— Given data —
##############################

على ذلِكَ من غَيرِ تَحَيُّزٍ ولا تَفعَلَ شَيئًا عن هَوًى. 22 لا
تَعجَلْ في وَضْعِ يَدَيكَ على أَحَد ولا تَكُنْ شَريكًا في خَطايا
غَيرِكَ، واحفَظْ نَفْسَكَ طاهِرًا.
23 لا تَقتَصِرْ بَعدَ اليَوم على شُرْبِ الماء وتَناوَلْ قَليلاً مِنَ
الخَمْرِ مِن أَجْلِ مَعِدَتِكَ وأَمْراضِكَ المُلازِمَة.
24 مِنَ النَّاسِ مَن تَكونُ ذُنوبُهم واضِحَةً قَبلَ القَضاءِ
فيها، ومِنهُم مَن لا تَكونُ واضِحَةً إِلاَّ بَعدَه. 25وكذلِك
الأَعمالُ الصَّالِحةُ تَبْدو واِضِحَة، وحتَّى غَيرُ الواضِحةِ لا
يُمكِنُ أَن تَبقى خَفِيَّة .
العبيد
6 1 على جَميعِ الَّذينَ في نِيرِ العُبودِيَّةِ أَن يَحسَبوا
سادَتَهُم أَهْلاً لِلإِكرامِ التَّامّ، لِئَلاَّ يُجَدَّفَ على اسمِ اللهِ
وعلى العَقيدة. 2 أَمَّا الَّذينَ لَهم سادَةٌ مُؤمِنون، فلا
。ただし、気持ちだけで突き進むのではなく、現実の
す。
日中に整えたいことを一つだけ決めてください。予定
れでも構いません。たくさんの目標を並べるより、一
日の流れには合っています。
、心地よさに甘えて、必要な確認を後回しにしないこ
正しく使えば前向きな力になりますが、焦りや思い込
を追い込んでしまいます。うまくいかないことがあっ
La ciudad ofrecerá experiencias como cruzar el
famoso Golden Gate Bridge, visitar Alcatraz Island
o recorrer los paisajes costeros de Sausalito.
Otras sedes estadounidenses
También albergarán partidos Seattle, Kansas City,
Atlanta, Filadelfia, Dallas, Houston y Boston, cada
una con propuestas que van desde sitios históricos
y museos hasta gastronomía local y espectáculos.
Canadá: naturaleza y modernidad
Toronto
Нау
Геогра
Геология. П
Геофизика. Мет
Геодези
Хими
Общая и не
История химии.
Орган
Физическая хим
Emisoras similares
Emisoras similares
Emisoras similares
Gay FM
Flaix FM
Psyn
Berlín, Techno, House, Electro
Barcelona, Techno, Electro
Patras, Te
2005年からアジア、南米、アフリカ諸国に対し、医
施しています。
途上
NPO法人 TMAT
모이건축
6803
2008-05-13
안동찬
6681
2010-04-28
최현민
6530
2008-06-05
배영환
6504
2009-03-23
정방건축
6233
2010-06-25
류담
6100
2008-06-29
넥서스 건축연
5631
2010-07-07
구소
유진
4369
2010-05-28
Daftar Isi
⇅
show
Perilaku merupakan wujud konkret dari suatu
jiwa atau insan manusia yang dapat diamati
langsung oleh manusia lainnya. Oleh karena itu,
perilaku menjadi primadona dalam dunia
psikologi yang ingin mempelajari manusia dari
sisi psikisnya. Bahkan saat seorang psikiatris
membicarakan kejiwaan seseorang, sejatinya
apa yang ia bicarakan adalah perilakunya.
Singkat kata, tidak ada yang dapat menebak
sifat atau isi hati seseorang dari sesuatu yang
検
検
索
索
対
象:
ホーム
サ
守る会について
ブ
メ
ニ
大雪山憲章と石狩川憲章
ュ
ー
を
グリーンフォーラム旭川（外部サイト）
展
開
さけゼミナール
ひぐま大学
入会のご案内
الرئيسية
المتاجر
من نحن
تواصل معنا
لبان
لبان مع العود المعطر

##############################

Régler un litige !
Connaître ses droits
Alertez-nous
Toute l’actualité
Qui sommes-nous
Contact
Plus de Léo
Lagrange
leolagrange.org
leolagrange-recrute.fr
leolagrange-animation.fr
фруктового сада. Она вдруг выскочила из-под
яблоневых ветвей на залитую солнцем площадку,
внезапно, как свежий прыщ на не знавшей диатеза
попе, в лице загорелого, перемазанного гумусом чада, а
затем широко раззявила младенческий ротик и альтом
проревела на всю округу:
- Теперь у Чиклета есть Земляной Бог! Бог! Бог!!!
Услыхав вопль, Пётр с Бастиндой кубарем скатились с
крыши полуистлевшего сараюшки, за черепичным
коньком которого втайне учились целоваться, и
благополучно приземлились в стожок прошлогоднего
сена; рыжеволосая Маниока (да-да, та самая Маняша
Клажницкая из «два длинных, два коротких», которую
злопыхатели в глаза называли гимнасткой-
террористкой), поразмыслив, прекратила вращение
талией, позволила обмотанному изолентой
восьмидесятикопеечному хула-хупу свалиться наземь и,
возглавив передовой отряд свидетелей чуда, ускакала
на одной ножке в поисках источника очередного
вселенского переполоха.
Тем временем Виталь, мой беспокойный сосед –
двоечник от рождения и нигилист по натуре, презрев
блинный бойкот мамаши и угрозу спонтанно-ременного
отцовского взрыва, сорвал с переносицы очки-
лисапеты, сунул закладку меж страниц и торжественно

##############################

— Exercise description —
Above are some lines. Repeat exactly, and only, those from the line that has "الأَعمالُ الصَّالِحةُ تَبْدو" through the line that has "También albergarán partidos".

— Reply —
الأَعمالُ الصَّالِحةُ تَبْدو واِضِحَة، وحتَّى غَيرُ الواضِحةِ لا
يُمكِنُ أَن تَبقى خَفِيَّة .
العبيد
6 1 على جَميعِ الَّذينَ في نِيرِ العُبودِيَّةِ أَن يَحسَبوا
سادَتَهُم أَهْلاً لِلإِكرامِ التَّامّ، لِئَلاَّ يُجَدَّفَ على اسمِ اللهِ
وعلى العَقيدة. 2 أَمَّا الَّذينَ لَهم سادَةٌ مُؤمِنون، فلا
。ただし、気持ちだけで突き進むのではなく、現実の
す。
日中に整えたいことを一つだけ決めてください。予定
れでも構いません。たくさんの目標を並べるより、一
日の流れには合っています。
、心地よさに甘えて、必要な確認を後回しにしないこ
正しく使えば前向きな力になりますが、焦りや思い込
を追い込んでしまいます。うまくいかないことがあっ
La ciudad ofrecerá experiencias como cruzar el
famoso Golden Gate Bridge, visitar Alcatraz Island
o recorrer los paisajes costeros de Sausalito.
Otras sedes estadounidenses
También albergarán partidos Seattle, Kansas City,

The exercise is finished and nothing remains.